D'ENFANTS ET AUTRES CRÉATURES
Il ne manquait plus que ça, les enfants. Non pas qu’il n’y en a pas qui courent partout dans les rues, qui nous suivent, pieds nus, avec une boite de conserve, quémandant argent, nourriture, lait ou simplement des cadeaux. Ce n’est pas, non plus, parce que je n’avais pas remarqué ceux et celles époustouflants de beauté, haut comme deux pommes, avec leurs grands yeux de biche ou de gazelle, c’est que je reviens de quelques heures à proximité de deux de ceux-ci, dont un plus particulièrement est doté d’un caractère à me faire pâlir, alors que je brille déjà de toute ma blancheur qui se hâle très tranquillement. Un petit de trois ans, dont l’obstination dépasse le besoin d’attention, à moins que mon inexpérience me fasse rater le calcul et ne pas comprendre que les deux vont de pair. Le déficit de l’un exacerbant la mise en pratique de l’autre. Je ne suis déjà définitivement pas friande de ces bouts de chair qui sautillent, hurlent, exigent ce qui est interdit à maintes reprises. Pas une, pas deux, pas trois fois sont nécessaires pour faire comprendre que c’est interdit, à moins, encore une fois, que toutes ces tentatives démontrent à quel point l’enfant, justement, comprend.

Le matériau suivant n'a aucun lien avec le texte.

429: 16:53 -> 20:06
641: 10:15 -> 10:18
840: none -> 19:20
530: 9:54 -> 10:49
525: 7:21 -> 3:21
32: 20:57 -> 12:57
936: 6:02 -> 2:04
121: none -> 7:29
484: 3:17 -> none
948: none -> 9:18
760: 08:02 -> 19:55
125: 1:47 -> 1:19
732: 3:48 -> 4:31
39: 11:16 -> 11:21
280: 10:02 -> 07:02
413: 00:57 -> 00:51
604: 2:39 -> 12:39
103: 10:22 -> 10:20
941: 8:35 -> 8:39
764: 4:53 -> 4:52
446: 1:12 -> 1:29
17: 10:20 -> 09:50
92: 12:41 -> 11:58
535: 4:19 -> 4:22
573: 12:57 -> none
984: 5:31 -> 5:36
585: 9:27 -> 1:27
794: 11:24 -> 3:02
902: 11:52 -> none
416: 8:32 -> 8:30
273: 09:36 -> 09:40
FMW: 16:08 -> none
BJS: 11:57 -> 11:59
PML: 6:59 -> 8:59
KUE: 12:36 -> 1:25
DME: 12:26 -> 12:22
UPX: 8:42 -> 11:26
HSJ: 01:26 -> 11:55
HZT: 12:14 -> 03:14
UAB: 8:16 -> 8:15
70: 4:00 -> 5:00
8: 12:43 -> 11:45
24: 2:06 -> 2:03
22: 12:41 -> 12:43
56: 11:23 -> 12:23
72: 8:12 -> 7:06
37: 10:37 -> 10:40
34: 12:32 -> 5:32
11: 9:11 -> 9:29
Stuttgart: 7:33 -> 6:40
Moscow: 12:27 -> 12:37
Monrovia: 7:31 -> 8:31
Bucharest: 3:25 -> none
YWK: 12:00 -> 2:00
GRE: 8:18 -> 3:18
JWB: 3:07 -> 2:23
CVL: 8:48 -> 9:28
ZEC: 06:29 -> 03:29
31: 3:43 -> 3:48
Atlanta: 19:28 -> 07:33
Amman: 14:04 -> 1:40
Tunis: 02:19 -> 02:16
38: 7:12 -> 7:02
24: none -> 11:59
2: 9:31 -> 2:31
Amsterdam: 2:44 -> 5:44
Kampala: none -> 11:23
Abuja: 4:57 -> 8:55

Peut-être sait-il très bien, voire trop bien, qu’à la longue son désir sera satisfait, ayant épuisé la réserve de patience et le quota de « non » qu’un adulte puisse émettre à son endroit. Quoi qu’il en soit, pendant ce temps, j’ai appris que le jeune Kevin n’a peur de rien, même plus des serpents, sauf d’une créature, nouvelle dans ma mythologie bien qu’elle ressemble à cet être puant qui déambule aux lendemains de l’Aïd dans certaines rues marocaines. Ici, au Sénégal et anciennement en Sénégambie, cette créature s’appelle Kankouran ou Kankourang.
Là aussi, au Maroc, c’est une affaire païenne qui perdure et qui s’inscrit dans le folklore, à protéger donc, malgré ce qu’elle inspire et les similaires réticences dues à l’islam. La créature a cette fois le corps recouvert de peaux de mouton ou de chèvre, le visage dissimulé derrière un masque ou une tête d’animal ou pas, soit quand la peau est simplement foncée au charbon de bois. Tenant en ses mains les sabots de l’animal sacrifié la veille, il assène des coups à qui se trouve sur son chemin et peut récolter, pour que ces derniers soient évités, des dons. Dans le cas observé, plusieurs jeunes participants à la fête étaient membres d’organismes et devaient probablement remettre l’argent pour perpétuer son existence ou organiser des activités de toutes sortes. Accompagnés d’une animation grandiose, de la musique à tous vents et d’autres quidams se prêtant au jeu du déguisement, Boujloud effraie certains, fascine et fait aussi beaucoup rire, ce qui est le cas des parents sénégalais évoquant l’affreux Kankouran pour faire taire ou calmer leurs enfants. En fait, le rire fuse ou se dessine sur les lèvres parce que, irrémédiablement, c’est gagnant. C’est un bonhomme sept heure qui ne procède à aucun rapt, mais transmet des secrets, du moins, à ceux qui peuvent se faire trancher la peau du pénis, les petites filles étant automatiquement exclues. Il en va quelque peur de même avec Boujloud, car je n’en ai vue aucune affublée de ces peaux lourdes malodorantes, mais il semble que l’interdit, si je peux le nommer ainsi, vienne des traditions Amazigh qui ne sont plus ce qu’elles étaient avant la pénétration profonde des enseignements de Mahomet.